- Your assignment -
In the entries below, begin at the line that has "technicians. Proper maintenance", stop after the line that has "A 3 CUADRAS DE LA PLAYA ZICATELA. 🌊INCLUYE", and output those lines exactly with no pictures.

- Dataset -

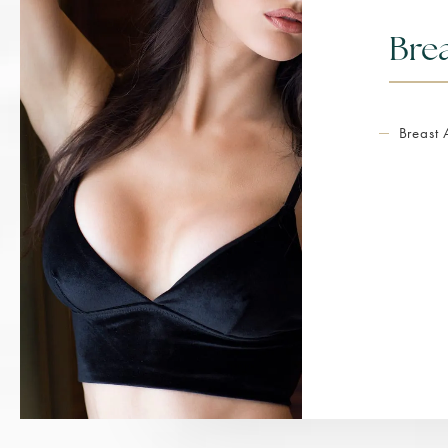
Bre
Breast 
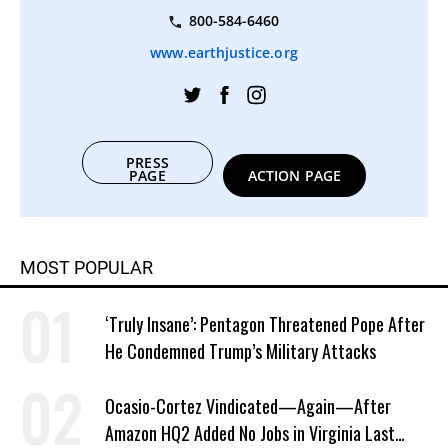
800-584-6460
www.earthjustice.org
PRESS
PAGE
ACTION PAGE
MOST POPULAR
‘Truly Insane’: Pentagon Threatened Pope After
He Condemned Trump’s Military Attacks
Ocasio-Cortez Vindicated—Again—After
Amazon HQ2 Added No Jobs in Virginia Last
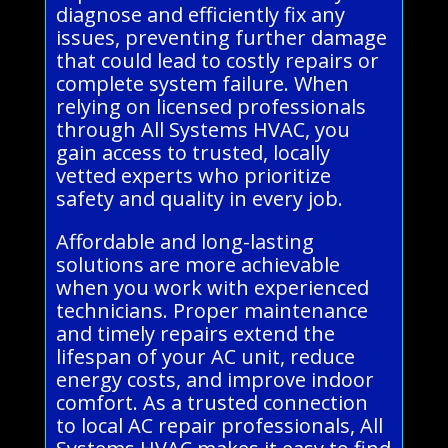
diagnose and efficiently fix any
issues, preventing further damage
that could lead to costly repairs or
complete system failure. When
relying on licensed professionals
through All Systems HVAC, you
gain access to trusted, locally
vetted experts who prioritize
safety and quality in every job.
Affordable and long-lasting
solutions are more achievable
when you work with experienced
technicians. Proper maintenance
and timely repairs extend the
lifespan of your AC unit, reduce
energy costs, and improve indoor
comfort. As a trusted connection
to local AC repair professionals, All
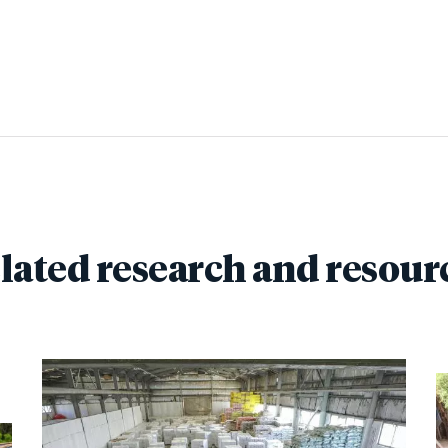
lated research and resour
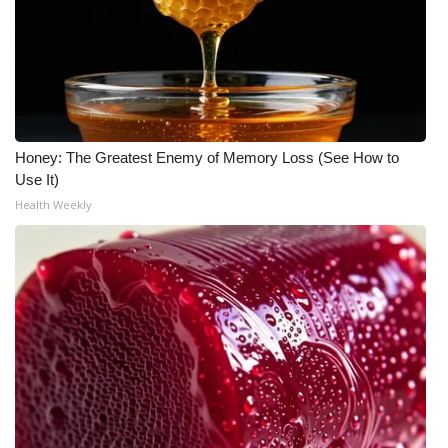
Honey: The Greatest Enemy of Memory Loss (See How to
Use It)
Health Weekly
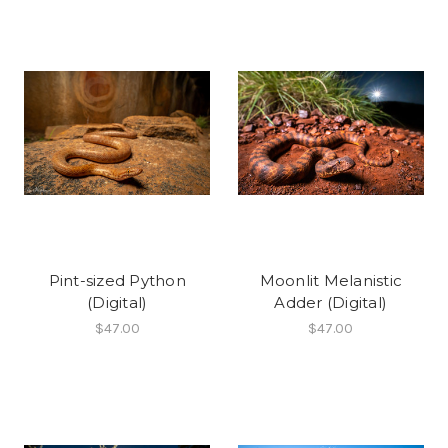
Pint-sized Python
Moonlit Melanistic
(Digital)
Adder (Digital)
$47.00
$47.00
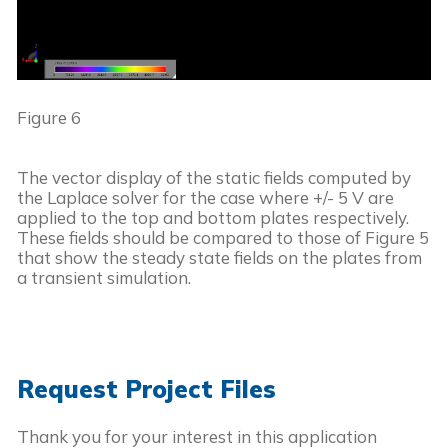
Figure 6
The vector display of the static fields computed by 
the Laplace solver for the case where +/- 5 V are 
applied to the top and bottom plates respectively. 
These fields should be compared to those of Figure 5 
that show the steady state fields on the plates from 
a transient simulation.
Request Project Files
Thank you for your interest in this application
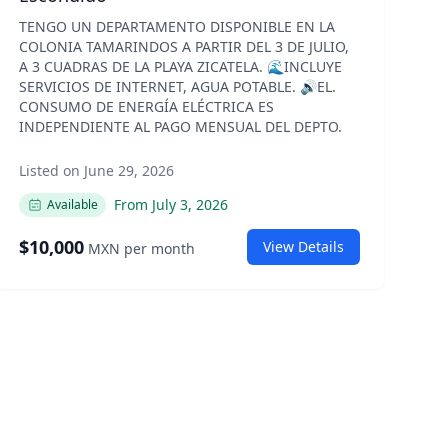
TENGO UN DEPARTAMENTO DISPONIBLE EN LA
COLONIA TAMARINDOS A PARTIR DEL 3 DE JULIO,
A 3 CUADRAS DE LA PLAYA ZICATELA. 🌊INCLUYE
SERVICIOS DE INTERNET, AGUA POTABLE. 🔊EL.
CONSUMO DE ENERGÍA ELÉCTRICA ES
INDEPENDIENTE AL PAGO MENSUAL DEL DEPTO.
Listed on June 29, 2026
From
July 3, 2026
Available
$
10,000
View Details
MXN
per month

- Written answer -
technicians. Proper maintenance
and timely repairs extend the
lifespan of your AC unit, reduce
energy costs, and improve indoor
comfort. As a trusted connection
to local AC repair professionals, All
lated research and resour
Honey: The Greatest Enemy of Memory Loss (See How to
Use It)
Health Weekly
Pint-sized Python
Moonlit Melanistic
(Digital)
Adder (Digital)
$47.00
$47.00
Figure 6
The vector display of the static fields computed by 
the Laplace solver for the case where +/- 5 V are 
applied to the top and bottom plates respectively. 
These fields should be compared to those of Figure 5 
that show the steady state fields on the plates from 
a transient simulation.
Request Project Files
Thank you for your interest in this application
TENGO UN DEPARTAMENTO DISPONIBLE EN LA
COLONIA TAMARINDOS A PARTIR DEL 3 DE JULIO,
A 3 CUADRAS DE LA PLAYA ZICATELA. 🌊INCLUYE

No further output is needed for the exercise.